Le moteur de la réussite pour beaucoup de jeunes footballeurs
Le rôle clé du coaching spécialisé
Un coach professionnel ou un expert en préparation mentale peut proposer un programme structuré — coaching ciblé, outils concrets et manuel de protocoles — afin que chaque joueur, amateur ou pro, trouve l’approche qui lui convient selon son ressenti.
Articulation entre sexualité et préparation
L’enjeu est de coordonner pratiques sexuelles, rythme de masturbation et planning de préparation pour que l’équipe conserve son niveau technique et remplisse ses objectifs collectifs.
La vision collective du football
Dans le football, sport d’équipe par définition, il convient d’intégrer la sexualité planifiée dans une approche globale qui maintient la santé et optimise les aptitudes physiques et mentales ; l’enjeu est d’apprendre des compétences favorisant la tactique et la cohésion, via un mix d’exercices physiques, de visualisation et de routines de récupération validées par des professionnels.
Contrôler la masturbation : fondement de la préparation mentale
Les frontières de la science et l’unicité de chaque individu
Il n’existe pas de preuve scientifique formelle établissant un lien naturel entre abstinence et amélioration (ou détérioration) des performances physiques et mentales. Puisque chaque individu diffère, une équation unique pour tous est inenvisageable ; toutefois, les conclusions suivantes restent pertinentes. Des témoignages d’athlètes soutiennent que la chasteté a favorisé leurs performances ; Mike Tyson constatait lui aussi que les relations sexuelles avant un combat faisaient baisser son agressivité. Qu’elle soit ou non fondée, la croyance joue un rôle psychologique pour motiver l’athlète ; la chasteté, au minimum, lui procure une confiance additionnelle.
Pratique No Fap et rendement sportif
Se priver de masturbation, à l’instar du mouvement No Fap, constitue une approche unique pour les sportifs souhaitant maximiser leurs capacités.

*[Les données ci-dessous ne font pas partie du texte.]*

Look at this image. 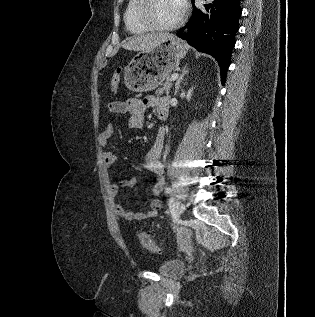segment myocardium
<instances>
[{
    "label": "myocardium",
    "instance_id": "obj_1",
    "mask_svg": "<svg viewBox=\"0 0 315 317\" xmlns=\"http://www.w3.org/2000/svg\"><path fill=\"white\" fill-rule=\"evenodd\" d=\"M154 0H141V3L138 8V19L139 21L148 29L155 31H170L180 27L184 20L185 15L181 13L178 20L168 25H160L154 22L151 17V9L153 6Z\"/></svg>",
    "mask_w": 315,
    "mask_h": 317
}]
</instances>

En synergie avec la méditation, la visualisation et le contrôle émotionnel, ces pratiques contribuent à forger une discipline rigoureuse et à viser l’excellence en performance. En ajoutant ces éléments à leur routine, les sportifs sont susceptibles d’atteindre des performances inédites sur les plans physique et mental.

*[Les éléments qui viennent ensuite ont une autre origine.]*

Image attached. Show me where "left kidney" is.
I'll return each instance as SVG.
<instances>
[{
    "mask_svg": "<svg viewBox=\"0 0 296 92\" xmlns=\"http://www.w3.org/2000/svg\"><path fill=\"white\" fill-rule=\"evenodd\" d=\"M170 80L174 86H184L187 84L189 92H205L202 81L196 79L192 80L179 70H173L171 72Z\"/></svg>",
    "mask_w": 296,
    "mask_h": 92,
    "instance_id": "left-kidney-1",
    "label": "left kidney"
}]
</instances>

L’impact de l’entraînement psychologique sur les performances sportives
Portée dans la gestion du stress et la régulation émotionnelle
La maîtrise du stress et des émotions est cruciale en compétition. Des outils comme la méditation et les exercices de contrôle émotionnel permettent de maintenir un niveau optimal d’activation mentale. Les sportifs adeptes de la chasteté rapportent une amélioration de leur capacité à rester calmes et concentrés sous pression, grâce à une meilleure maîtrise de leurs impulsions et pensées.
Répercussions pour l’endurance et la force
Pour performer au plus haut niveau, l’aspect mental doit être travaillé autant que l’aspect physique. Son influence sur la performance se traduit par une attention renforcée, une gestion émotionnelle efficace et l’accès au « flow ». L’abstinence de masturbation, souvent liée au mouvement NoFap, est pour certains sportifs une voie vers plus d’énergie et de lucidité mentale. Cette méthode prétend transformer l’énergie sexuelle en moteur pour de meilleures performances sportives.

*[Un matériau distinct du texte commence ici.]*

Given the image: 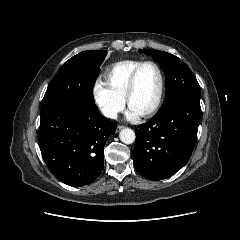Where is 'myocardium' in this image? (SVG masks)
Returning a JSON list of instances; mask_svg holds the SVG:
<instances>
[{
  "instance_id": "1",
  "label": "myocardium",
  "mask_w": 240,
  "mask_h": 240,
  "mask_svg": "<svg viewBox=\"0 0 240 240\" xmlns=\"http://www.w3.org/2000/svg\"><path fill=\"white\" fill-rule=\"evenodd\" d=\"M146 65H151L157 70L158 75H159V89H158L157 97H156L153 105L146 112L141 114V116H143V117H149V116L153 115L159 109L162 99H163L164 89H165V77H164V73H163L161 67L154 61H143L133 70V72L130 75L126 94H125L126 103L128 105L130 104V98L136 88V81H137L138 74H139L140 70Z\"/></svg>"
}]
</instances>
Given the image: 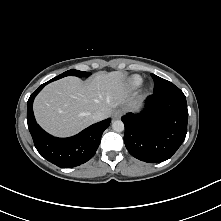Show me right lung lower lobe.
Segmentation results:
<instances>
[{
	"instance_id": "right-lung-lower-lobe-1",
	"label": "right lung lower lobe",
	"mask_w": 221,
	"mask_h": 221,
	"mask_svg": "<svg viewBox=\"0 0 221 221\" xmlns=\"http://www.w3.org/2000/svg\"><path fill=\"white\" fill-rule=\"evenodd\" d=\"M48 83L42 84L27 102V123L34 145L41 156L58 167L79 166L94 156L102 133L110 125L111 119L93 124L73 137L56 138L49 135L36 123L32 109L35 96Z\"/></svg>"
}]
</instances>
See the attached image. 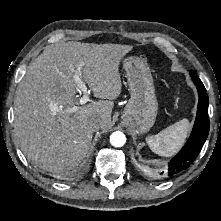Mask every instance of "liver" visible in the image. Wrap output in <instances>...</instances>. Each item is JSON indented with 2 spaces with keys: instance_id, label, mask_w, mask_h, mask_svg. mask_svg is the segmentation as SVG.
<instances>
[{
  "instance_id": "1",
  "label": "liver",
  "mask_w": 221,
  "mask_h": 221,
  "mask_svg": "<svg viewBox=\"0 0 221 221\" xmlns=\"http://www.w3.org/2000/svg\"><path fill=\"white\" fill-rule=\"evenodd\" d=\"M133 46L66 42L47 47L30 63L14 100V130L23 153L40 168L63 172L75 168L88 153L93 131L88 122L100 118L111 125L112 100L121 93L119 65ZM80 78L100 99L77 104L73 79ZM76 107L73 112L70 110Z\"/></svg>"
}]
</instances>
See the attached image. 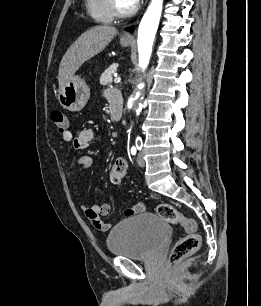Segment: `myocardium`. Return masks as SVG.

#Une #enquête #révèle #une #incertitude #généralisée #sur #les #recommandations #matière #vaccins #contre #grossesse

Cet article, consacré à « l’optimisation de son activité sexuelle pour améliorer la performance sportive », est proposé par stop-masturbation.com. Rédigée avec soin, cette chronique vise à informer — vous pouvez contacter les coordonnées figurant sur le site pour signaler des corrections ou partager des précisions concernant ce contenu. Stop-masturbation.com s’engage à traiter ce sujet de façon transparente et à rassembler les ressources et analyses disponibles en ligne. D’autres publications sur l’optimisation de la sexualité et la performance sportive seront publiées prochainement ; pensez à consulter régulièrement notre site pour les mises à jour.